T9E: Let’s talk about your emceeing. What made you want to start rapping? When did you first realize that this is something you can do?
PP: As far back as I could remember, my aunt Joyce use to sing to me. She had the most beautiful voice. Soulful and strong, yet soft when needed. The way she would use her voice as an instrument would amaze me. I figured that if somebody so close to my heart could move people with her voice, so could I. Singing was never really my thing, but I promised her that I would do SOMETHING with music, using my voice, and you know what she said to me? She said, “as long as you use your voice to say YOUR words, you understand?” That was too deep for my young mind to comprehend at that moment, but now I see the importance of what she said.
I have always been a writer. In school, I’ve always written the best stories and on the low I had a mean poetry game too. I had to be nice with the poetry, because I wasn’t bagging females off of my looks. Not the ones worth bragging about anyway. I have always loved music, and my older brothers introduced me to hip hop when I was 12 years old. I wrote my first verse to the B Side instrumental of “Next Level” by Showbiz and AG. It was awful, but we all have to start somewhere. Then my voice dropped. Good looking out puberty. I needed that. Had a rap group back in Brooklyn called “Iron Mics Unlimited” but then life happened and [Brooklyn Producer] and best friend Trblmkr and I were the only ones still doing it. He encouraged me to be myself and not be a carbon copy of whatever was hot.
Make my own lane and cruise. Rap about what is dope to ME and not about things that I don’t do or will NEVER do. Be authentic. I salute him for that. He taught me that there is nothing wrong with being Cyce. Cyce is dope. Came down to NC and linked up with K-Hill who challenged me even more. He told me that I was dope, but don’t just be satisfied with being “dope.” Try to be an actual ARTIST and not just another “rappity-rap” dude.
T9E: Even though you’re from Brooklyn, like I said before, you now live in North Carolina. Describe the Hip Hop scene where you’re at right now?
PP: Competitive. The reason why is because there are SO MANY DOPE emcees out here! I honestly had no idea. So many different styles. So many different walks of life and everybody steps differently. It is actually quite refreshing. Hip Hop is far from dead.
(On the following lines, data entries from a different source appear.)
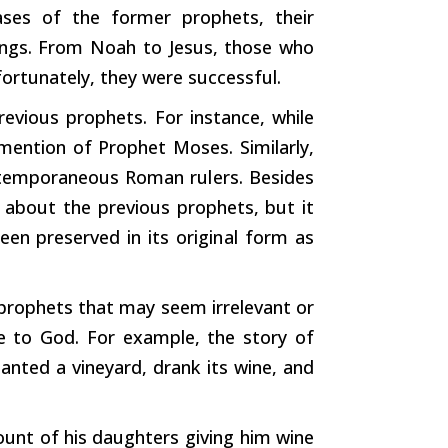
cases of the
former
prophets, their
ings. From Noah to Jesus, those who
ortunately, they were successful.
evious prophets. For instance, while
mention of Prophet Moses. Similarly,
contemporaneous Roman
rulers.
Besides
 about the previous prophets, but it
been preserved in its
original
form
as
 prophets that may seem irrelevant or
le to God. For example, the story of
nted a vineyard, drank its wine, and
ccount of his daughters
giving
him wine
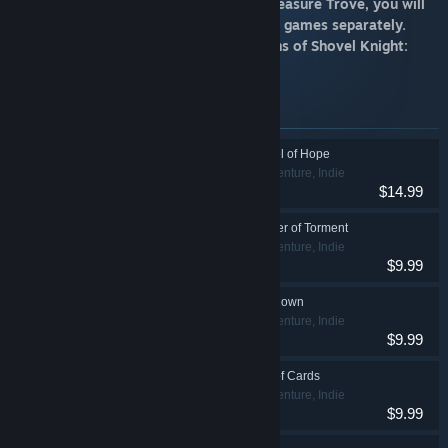
Disclaimer: If you own Shovel Knight: Treasure Trove, you will
NOT need to purchase these standalone games separately.
These titles are included with all versions of Shovel Knight:
Treasure Trove.
Items included in this bundle
Shovel Knight: Shovel of Hope
Action, Adventure, Indie
$14.99
Shovel Knight: Specter of Torment
Action, Adventure, Indie
$9.99
Shovel Knight Showdown
Action, Adventure, Indie
$9.99
Shovel Knight: King of Cards
Action, Adventure, Indie
$9.99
It is alive and waiting to be discovered over and over again.
T9E: Name your Top 5 Brooklyn emcees.
PP: AZ, Skyzoo, Big Daddy Kane, Sean Price, Joell Ortiz. No particular order.
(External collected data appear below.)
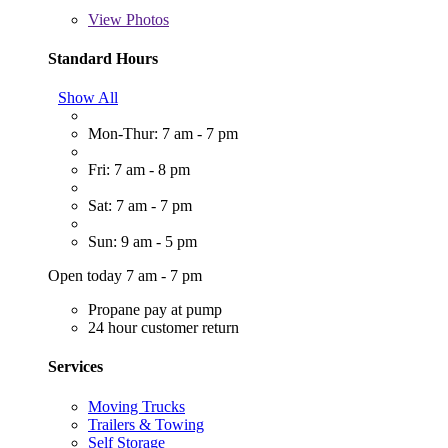
View
Photos
Standard Hours
Show All
Mon-Thur: 7 am - 7 pm
Fri: 7 am - 8 pm
Sat: 7 am - 7 pm
Sun: 9 am - 5 pm
Open today 7 am - 7 pm
Propane pay at pump
24 hour customer return
Services
Moving Trucks
Trailers & Towing
Self Storage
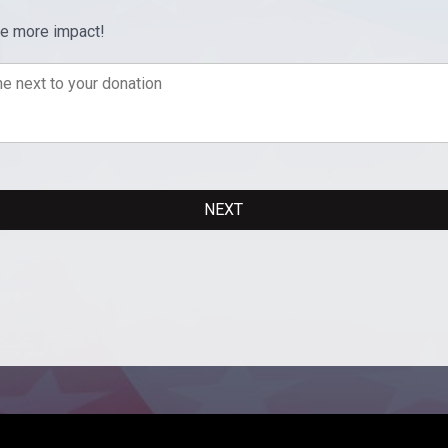
ve more impact!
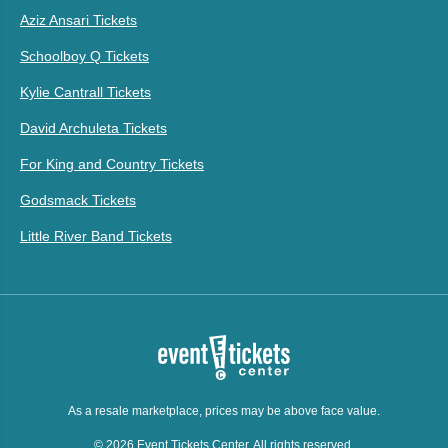
Aziz Ansari Tickets
Schoolboy Q Tickets
Kylie Cantrall Tickets
David Archuleta Tickets
For King and Country Tickets
Godsmack Tickets
Little River Band Tickets
As a resale marketplace, prices may be above face value.
© 2026 Event Tickets Center. All rights reserved.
T9E: What else can we expect going forward from you?
PP: With The “Kryptonian Thought Patterns” EP out and in the books and “Last Son Of Brooklyn” out and still circulating, I am already working on another EP and another album at the same time. Been doing a lot of features that I hope come out sometime soon, and lately my show schedule has been filling up. Cyphers, more visuals and more merch to move. I’m just trying to keep my name popping up like good news out here. With Dope blogs like these and interviews, I hope that I say SOMETHING that will make someone say, “Okay, let me check this dude out and see what he is about”
Look me up. You will not be disappointed. Whisper at me!
Thank you to all of my friends and enemies. You have all made me stronger in your own way. Stay Kryptonian Metropolis.